The Toba supereruption ejected about 2,800 km³ of volcanic ash into the stratosphere, producing an enormous crater 100 x 30 kilometers. An eruption this size is likely to produce black skies blocking most of the sunlight, potentially causing years of global cooling. Closer to the volcano, acid rain is likely to contaminate water supplies, with thick layers of ash burying animals and vegetation.

Human populations living in close proximity to the Toba volcano were probably completely wiped out. Whether people on other parts of the globe were affected is a question that scientists are still investigating.

The Toba catastrophe hypothesis proposes that the Toba supereruption caused a global cooling event that lasted up to six years. Its effects caused human population sizes to plummet to fewer than 10,000 individual people living on Earth.

This scenario is supported by genetic evidence found in the genomes of people alive today. The DNA suggests that modern humans spread into separate regions around 100,000 years ago and then shortly after that experienced what scientists call a genetic ‘bottleneck’: an event that leads to a large decline in population sizes. Whether this apparent reduction in human population size resulted from the Toba supereruption or some other factor is heavily debated.

To piece together what happened 74,000 years ago, scientists can analyse the tephra ejected from the volcanic eruption itself. They can trace the layers of tephra across the landscape both visually and chemically

Microscopic volcanic glass called ‘cryptotephra’ travels the farthest, making it important for understanding the true extent of an eruption. Because cryptotephra is not visible to the naked eye, it can be really challenging to identify. Researchers carefully separate out the tiny glass shards by sifting through the dirt and using a micromanipulator, a tool that can pick up and move microscopic grains.

Every volcanic eruption has a unique chemistry, which scientists can use to determine which eruption a particular sample of volcanic material originated from. For instance, tephra from one eruption might have more iron in it compared to tephra from another eruption. With this knowledge, scientists can begin to understand how large past eruptions were and who they directly affected.

Once researchers identify a tephra or cryptotephra layer, the next step is to look closely at what is preserved in the archaeological record before and after that eruption. In some cases, people change their behavior after an eruption, such as using a new stone tool technology or eating something different. Sometimes, people even abandon a site, leaving no trace of human activity after a catastrophic event.

Given the size and intensity of the Toba supereruption, it almost seems inevitable that humans across the globe suffered immensely. However, most archaeological sites tell a story of resilience.

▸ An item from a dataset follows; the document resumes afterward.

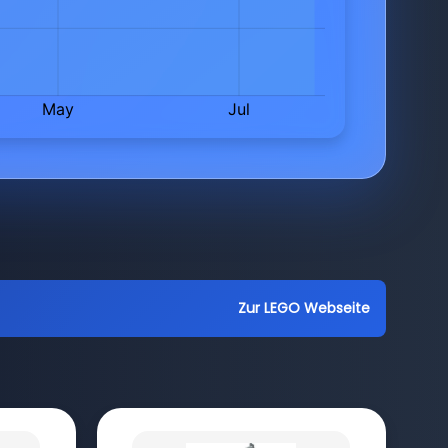
Zur LEGO Webseite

In places such as South Africa, humans not only survived this catastrophic event but thrived. At archaeological site Pinnacle Point 5-6, evidence of cryptotephra from Toba shows that humans occupied the site before, during and after the eruption. In fact, human activity increased and new technological innovations appeared shortly after, demonstrating humans’ adaptability.

This situation was not restricted to South Africa. Similar evidence is also preserved at archaeological site Shinfa-Metema 1 in Ethiopia, where cryptotephra from Toba was present in layers that also preserve human activity. Here, past humans adapted to changes in the local environment by following seasonal rivers and fishing in small, shallow waterholes present during long dry seasons. Around the time of the Toba supereruption, humans in this region also adopted bow-and-arrow technology. This behavioral flexibility allowed people to survive the intense arid conditions and other potential effects of the Toba supereruption.

Through the years, archaeologists have found similar results at many other sites in Indonesia, India and China. As the evidence accumulates, it appears that people were able to survive and continue to be productive after the Toba mega eruption. This suggests that this eruption might not have been the main cause of the population bottleneck originally suggested in the Toba catastrophe hypothesis.

While Toba might not help scientists understand what caused ancient human populations to plummet to 10,000 individuals, it does help us understand how humans have adapted to catastrophic events in the past and what that means for our future.

Source : The Conversation, space.com, via Yakoo News..

Et si une super éruption se produisait aujourd’hui ? // What if a super eruption occurred today ?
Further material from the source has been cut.